Poi ho trovato questo link dove finalmente si parla di km http://www.sardegnaoggi.it/notizie.php?notizia=9120 Credevo di averlo inserito nell’articolo!
Lumachina
20 lug 2007 - 09:24 - #6Sardegna oggi riporta le stesse info del dossier originale, per quello ho inserito il link al wwf al suo posto.
Magnus
20 lug 2007 - 10:20 - #7Azz…le dune di piscinas…il luogo che piu assomiglia al deserto che abbia mai visto…andateci xché merita!! OH…ma le mie 5terre????
Proust
20 lug 2007 - 10:35 - #8le 5 terre non sono di sabbia e non si erodono, per cui non sono conteggiate ;)
harlock
20 lug 2007 - 11:06 - #9finchè le spiagge significano tanti soldi e poca spesa ci sarà da lottare duramente perchè le aree ancora intatte (che significa vegetazione, dune, ecc, tutte cose che l’uomo toglie per prendere il sole) restino tali.

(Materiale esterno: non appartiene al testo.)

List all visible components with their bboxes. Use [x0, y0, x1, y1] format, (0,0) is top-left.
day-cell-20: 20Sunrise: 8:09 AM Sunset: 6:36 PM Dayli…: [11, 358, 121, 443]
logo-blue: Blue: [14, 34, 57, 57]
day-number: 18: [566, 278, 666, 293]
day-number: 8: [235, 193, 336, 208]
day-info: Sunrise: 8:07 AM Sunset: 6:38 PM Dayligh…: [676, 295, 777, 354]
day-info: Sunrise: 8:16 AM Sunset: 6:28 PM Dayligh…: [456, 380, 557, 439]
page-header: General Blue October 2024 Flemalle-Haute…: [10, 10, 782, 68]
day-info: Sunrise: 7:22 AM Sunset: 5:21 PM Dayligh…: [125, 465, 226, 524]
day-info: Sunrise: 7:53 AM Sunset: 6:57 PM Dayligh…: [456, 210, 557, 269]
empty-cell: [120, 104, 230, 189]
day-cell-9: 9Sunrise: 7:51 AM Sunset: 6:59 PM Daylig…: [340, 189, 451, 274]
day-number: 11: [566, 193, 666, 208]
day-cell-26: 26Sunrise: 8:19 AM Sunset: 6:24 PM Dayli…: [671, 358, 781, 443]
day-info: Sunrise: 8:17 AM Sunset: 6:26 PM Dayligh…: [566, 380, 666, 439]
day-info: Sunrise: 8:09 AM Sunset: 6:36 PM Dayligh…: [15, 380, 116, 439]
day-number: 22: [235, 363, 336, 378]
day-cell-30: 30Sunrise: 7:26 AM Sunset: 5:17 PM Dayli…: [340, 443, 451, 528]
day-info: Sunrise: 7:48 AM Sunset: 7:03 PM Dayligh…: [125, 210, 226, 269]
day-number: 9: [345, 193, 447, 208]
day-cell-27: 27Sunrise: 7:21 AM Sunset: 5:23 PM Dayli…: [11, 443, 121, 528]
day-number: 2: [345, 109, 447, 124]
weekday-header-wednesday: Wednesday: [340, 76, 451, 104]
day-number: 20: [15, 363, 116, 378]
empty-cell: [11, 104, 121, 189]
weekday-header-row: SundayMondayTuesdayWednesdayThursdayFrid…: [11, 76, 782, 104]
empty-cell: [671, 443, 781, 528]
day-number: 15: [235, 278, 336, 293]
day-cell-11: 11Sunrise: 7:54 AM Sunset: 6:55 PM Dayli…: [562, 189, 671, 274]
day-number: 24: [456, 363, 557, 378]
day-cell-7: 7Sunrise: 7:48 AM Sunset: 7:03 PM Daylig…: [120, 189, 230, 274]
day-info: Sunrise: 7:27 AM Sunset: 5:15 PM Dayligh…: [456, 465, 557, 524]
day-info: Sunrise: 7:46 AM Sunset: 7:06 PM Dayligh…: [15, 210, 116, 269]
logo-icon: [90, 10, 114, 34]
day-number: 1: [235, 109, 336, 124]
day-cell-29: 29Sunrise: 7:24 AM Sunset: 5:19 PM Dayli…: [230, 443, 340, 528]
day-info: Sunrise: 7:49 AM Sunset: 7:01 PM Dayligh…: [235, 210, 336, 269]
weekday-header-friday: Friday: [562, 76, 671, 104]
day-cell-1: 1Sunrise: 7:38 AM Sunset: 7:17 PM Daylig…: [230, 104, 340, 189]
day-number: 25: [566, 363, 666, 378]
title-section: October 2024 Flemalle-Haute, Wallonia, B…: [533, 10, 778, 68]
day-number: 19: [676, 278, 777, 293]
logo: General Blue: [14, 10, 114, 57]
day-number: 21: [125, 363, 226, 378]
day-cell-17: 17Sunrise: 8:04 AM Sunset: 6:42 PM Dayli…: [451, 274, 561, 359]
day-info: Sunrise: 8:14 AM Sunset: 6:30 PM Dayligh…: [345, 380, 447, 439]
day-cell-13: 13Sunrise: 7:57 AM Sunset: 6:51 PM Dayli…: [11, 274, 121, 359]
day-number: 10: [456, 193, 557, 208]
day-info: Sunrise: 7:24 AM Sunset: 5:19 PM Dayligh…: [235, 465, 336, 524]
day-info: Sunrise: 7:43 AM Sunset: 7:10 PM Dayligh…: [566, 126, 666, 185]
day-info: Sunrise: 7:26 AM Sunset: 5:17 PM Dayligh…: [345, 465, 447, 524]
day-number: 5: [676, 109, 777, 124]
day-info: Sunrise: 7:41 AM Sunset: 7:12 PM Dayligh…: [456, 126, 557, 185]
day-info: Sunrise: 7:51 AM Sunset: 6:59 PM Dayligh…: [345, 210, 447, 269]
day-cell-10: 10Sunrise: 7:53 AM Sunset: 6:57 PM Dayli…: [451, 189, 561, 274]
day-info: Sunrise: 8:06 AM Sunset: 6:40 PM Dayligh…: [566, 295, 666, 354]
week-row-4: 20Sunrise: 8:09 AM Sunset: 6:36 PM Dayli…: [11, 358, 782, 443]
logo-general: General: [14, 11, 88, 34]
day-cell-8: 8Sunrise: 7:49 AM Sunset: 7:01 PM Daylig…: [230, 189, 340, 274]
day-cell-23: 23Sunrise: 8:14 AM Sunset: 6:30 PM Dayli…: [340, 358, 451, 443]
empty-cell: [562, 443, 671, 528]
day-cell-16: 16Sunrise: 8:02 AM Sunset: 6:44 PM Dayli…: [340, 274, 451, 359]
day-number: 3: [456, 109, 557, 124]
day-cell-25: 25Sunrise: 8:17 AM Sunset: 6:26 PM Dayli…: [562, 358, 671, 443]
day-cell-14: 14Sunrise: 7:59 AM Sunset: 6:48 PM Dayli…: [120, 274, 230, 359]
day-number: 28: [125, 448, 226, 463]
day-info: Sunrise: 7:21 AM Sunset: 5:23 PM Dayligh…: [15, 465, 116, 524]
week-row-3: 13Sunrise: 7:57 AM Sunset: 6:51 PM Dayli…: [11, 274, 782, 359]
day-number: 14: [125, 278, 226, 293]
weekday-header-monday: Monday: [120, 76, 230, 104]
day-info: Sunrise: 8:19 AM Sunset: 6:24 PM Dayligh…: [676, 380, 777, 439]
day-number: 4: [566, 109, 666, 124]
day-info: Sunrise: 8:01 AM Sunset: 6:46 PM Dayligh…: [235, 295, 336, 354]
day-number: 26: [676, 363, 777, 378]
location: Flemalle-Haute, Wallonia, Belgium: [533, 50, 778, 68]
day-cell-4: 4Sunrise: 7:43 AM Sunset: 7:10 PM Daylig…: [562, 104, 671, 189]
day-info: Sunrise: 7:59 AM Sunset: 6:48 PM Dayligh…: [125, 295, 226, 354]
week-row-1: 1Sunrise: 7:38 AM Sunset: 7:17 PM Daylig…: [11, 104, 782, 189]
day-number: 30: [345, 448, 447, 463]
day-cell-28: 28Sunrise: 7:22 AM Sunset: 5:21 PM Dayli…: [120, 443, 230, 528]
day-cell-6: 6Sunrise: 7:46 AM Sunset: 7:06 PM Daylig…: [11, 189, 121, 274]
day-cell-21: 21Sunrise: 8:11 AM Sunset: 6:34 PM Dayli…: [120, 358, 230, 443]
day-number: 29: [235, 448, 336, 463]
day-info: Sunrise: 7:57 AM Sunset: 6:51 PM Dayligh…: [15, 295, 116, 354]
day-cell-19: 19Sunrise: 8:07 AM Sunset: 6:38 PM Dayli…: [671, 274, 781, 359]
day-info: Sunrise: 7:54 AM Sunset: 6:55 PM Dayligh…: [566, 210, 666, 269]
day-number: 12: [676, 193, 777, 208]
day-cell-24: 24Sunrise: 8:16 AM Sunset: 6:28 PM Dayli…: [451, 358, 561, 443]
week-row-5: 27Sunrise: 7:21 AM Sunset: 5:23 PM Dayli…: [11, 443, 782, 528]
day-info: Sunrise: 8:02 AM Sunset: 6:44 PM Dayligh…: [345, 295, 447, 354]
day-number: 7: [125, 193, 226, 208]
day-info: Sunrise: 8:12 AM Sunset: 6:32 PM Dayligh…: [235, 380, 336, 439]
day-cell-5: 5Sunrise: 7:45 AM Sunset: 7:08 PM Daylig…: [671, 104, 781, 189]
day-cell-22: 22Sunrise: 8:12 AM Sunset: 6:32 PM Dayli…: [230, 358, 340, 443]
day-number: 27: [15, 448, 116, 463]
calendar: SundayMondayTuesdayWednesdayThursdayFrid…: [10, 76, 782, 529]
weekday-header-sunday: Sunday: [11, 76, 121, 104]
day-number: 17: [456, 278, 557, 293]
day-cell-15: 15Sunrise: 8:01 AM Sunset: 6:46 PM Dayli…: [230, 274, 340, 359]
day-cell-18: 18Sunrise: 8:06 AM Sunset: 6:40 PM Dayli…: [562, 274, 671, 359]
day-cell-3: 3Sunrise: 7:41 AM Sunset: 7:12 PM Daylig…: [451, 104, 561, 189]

il WWF parla di spiagge da salvare, spiagge di sabbia che conservano le dune come ogni spiaggia farebbe se lasciata in pace.
Poi dicesi spiaggia un tratto di costa in sabbia o ghiaia, tutto il resto, falesie, scogli e altro, non è spiaggia.
chube
20 lug 2007 - 12:24 - #10La spiaggia è un’ecosistema molto particolare. Me ne sono accorto partecipando ad una gita della Società Veneziana di Scienze Naturali (link) nell’Oasi di Ca’ Roman (link). E’ incredibile come ogni metro di spiaggia (partendo dal mare e procedendo verso l’entroterra) racchiuda in se un piccolo ecosistema a parte, dai più piccoli insetti alle piante fino ad arrivare agli uccelli che vi nidificano.
La perdita di questi ambienti è un danno irreparabile, numerose specie autoctone stanno sparendo per l’ignoranza umana che vede solo l’interesse economico e non la conservazione come priorità.
Per la cronaca, la spiaggia di cui parlo (forse l’unica rimasta ancora integra nel veneziano) è seriamente minacciata dall’adiacente cantiere del MOSE (che sorge dentro l’area protetta dell’oasi in barba a tutte le leggi di tutela), su di essa vogliono infatti realizzare lo stabilimento per la realizzazione degli enormi “cassoni di cemento” delle paratie mobili.
Per chi è interessato consiglio di affrettarsi, non so per quanto tempo resisterà questo piccolo angolo di natura.